Well, just the other day, I noticed feathers all over the floor again, including a long tail feather, which worries me.
Is it bad to have two moults so close together? I considered the fact that one of them may have moulted first, and now the other is moulting, but the feathers are white and yellow. Also, they both look scruffy again, just like last time. 
I know for sure that Ice is moulting right now, because the poor little guy has pink pinnies on his head. 

Is it possible they're stress moulting? They haven't been getting much sun lately, and I haven't been paying a lot of attention to them lately either. 

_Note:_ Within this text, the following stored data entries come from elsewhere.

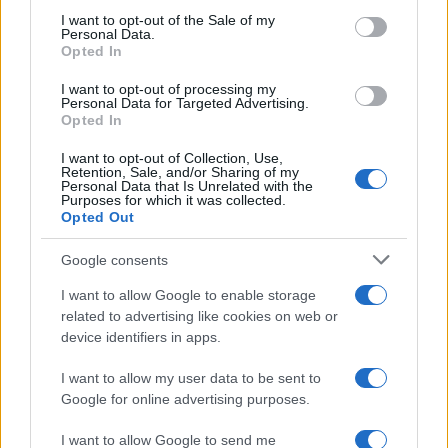
consent section.
I want to opt-out of the Sale of my
Descubre cómo elegir la mejor opción en STEAM:…
Personal Data.
Opted In
I want to opt-out of processing my
CIENCIA Y TECNOLOGÍA
Personal Data for Targeted Advertising.
Opted In
I want to opt-out of Collection, Use,
Retention, Sale, and/or Sharing of my
Personal Data that Is Unrelated with the
Purposes for which it was collected.
Opted Out
Google consents
I want to allow Google to enable storage
related to advertising like cookies on web or
Un hombre compra el primer mensaje
device identifiers in apps.
SMS de la historia por 107.000 euros
I want to allow my user data to be sent to
Un canadiense compra el primer mensaje de texto…
Google for online advertising purposes.
I want to allow Google to send me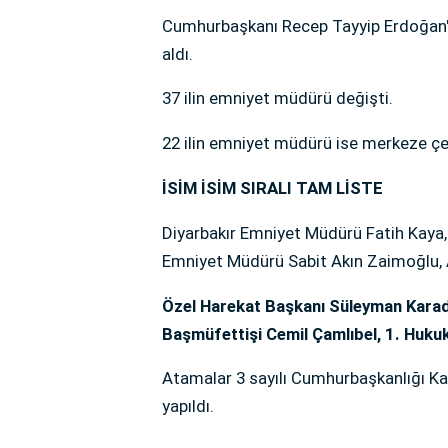
Cumhurbaşkanı Recep Tayyip Erdoğan'
aldı.
37 ilin emniyet müdürü değişti.
22 ilin emniyet müdürü ise merkeze çek
İSİM İSİM SIRALI TAM LİSTE
Diyarbakır Emniyet Müdürü Fatih Kaya,
Emniyet Müdürü Sabit Akın Zaimoğlu, 
Özel Harekat Başkanı Süleyman Karad
Başmüfettişi Cemil Çamlıbel, 1. Hukuk 
Atamalar 3 sayılı Cumhurbaşkanlığı Ka
yapıldı.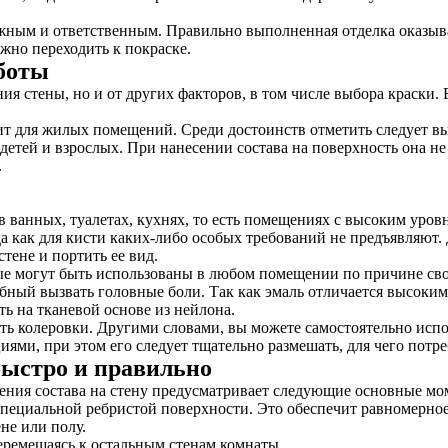
ажным и ответственным. Правильно выполненная отделка оказыв
жно переходить к покраске.
боты
ания стены, но и от других факторов, в том числе выбора краски
ит для жилых помещений. Среди достоинств отметить следует в
детей и взрослых. При нанесении состава на поверхность она не
.
ванных, туалетах, кухнях, то есть помещениях с высоким уровн
да как для кисти каких-либо особых требований не предъявляют
тене и портить ее вид.
рые могут быть использованы в любом помещении по причине сво
бный вызвать головные боли. Так как эмаль отличается высоким
ь на тканевой основе из нейлона.
ь колеровки. Другими словами, вы можете самостоятельно испол
иями, при этом его следует тщательно размешать, для чего потр
быстро и правильно
ения состава на стену предусматривает следующие основные мо
специальной ребристой поверхности. Это обеспечит равномерное
ене или полу.
еремещаясь к остальным стенам комнаты.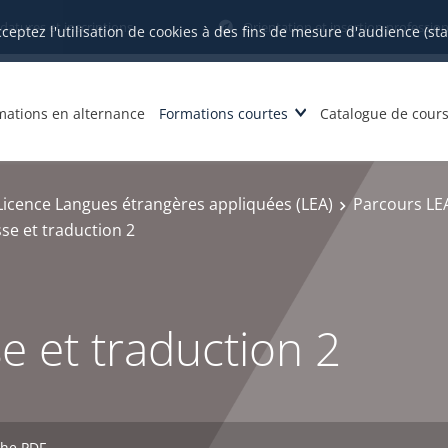
datures et inscriptions
Orientation et insertion profession
cceptez l'utilisation de cookies à des fins de mesure d'audience (st
mations en alternance
Formations courtes
Catalogue de cour
Licence Langues étrangères appliquées (LEA)
Parcours LEA
e et traduction 2
 et traduction 2
che PDF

I feel terrible for Ice, the little guy isn't chirping as much because he's so uncomfortable. I'm making him some boiled egg later, and I also want to sprout some quinoa, but how else can I help him out?! And should I be worried about these two moults so close together, and the tail feather too?

Thanks in advance,

Tia


----------



## RavensGryf (May 8, 2015)

Hi Tia, yes.. it can be normal for budgies to molt fairly often, depending on environmental and other factors. I also have only 2 budgies, but it seems like the amount of feathers lost (and how frequently) is way more than my 3 parrots combined!

Please read these links below. They contain some basic info and advice on budgie molts. 

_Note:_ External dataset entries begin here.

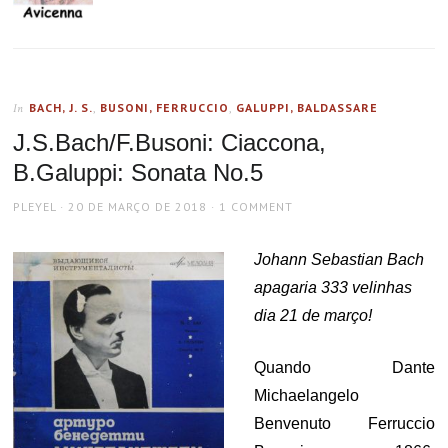
BACH, J. S.
,
BUSONI, FERRUCCIO
,
GALUPPI, BALDASSARE
In
J.S.Bach/F.Busoni: Ciaccona,
B.Galuppi: Sonata No.5
AUTHOR
POSTED
PLEYEL
20 DE MARÇO DE 2018
1 COMMENT
ON
Johann Sebastian Bach
apagaria 333 velinhas
dia 21 de março!
Quando Dante
Michaelangelo
Benvenuto Ferruccio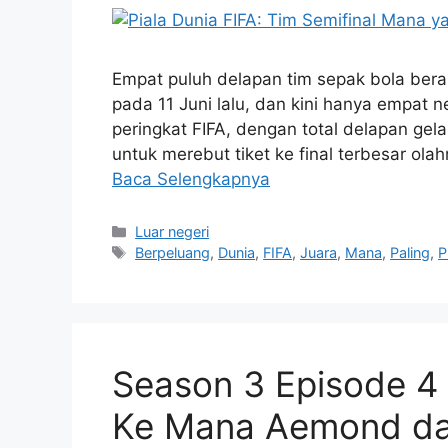
Empat puluh delapan tim sepak bola ber
pada 11 Juni lalu, dan kini hanya empat n
peringkat FIFA, dengan total delapan gel
untuk merebut tiket ke final terbesar ola
Baca Selengkapnya
Kategori
Luar negeri
Tag
Berpeluang
,
Dunia
,
FIFA
,
Juara
,
Mana
,
Paling
,
P
Season 3 Episode 4 
Ke Mana Aemond da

http://talkbudgies.com/your-budgies-health/35938-molting-faqs.html
http://talkbudgies.com/articles-general-budgie-info/104927-miserable-molting.html

While I'm at it, here is the entire List of Stickies that can be found in the Site Information section and the General Budgie Talk info sections . http://talkbudgies.com/site-information/381209-list-stickies.html#post3917313 Some good tips and info at your fngertips . Best wishes for Ice. Soon he will emerge with beautiful new shiny feathers!


----------



## mexicoandice (Sep 15, 2015)

Thanks so much for the reassurance Julie! :hug:


----------



## FaeryBee (May 9, 2011)

*Tia,

Julie gave you all the answers you need with regard to Ice's molt. :thumbsup:

I'm closing this thread now. :wave:*


----------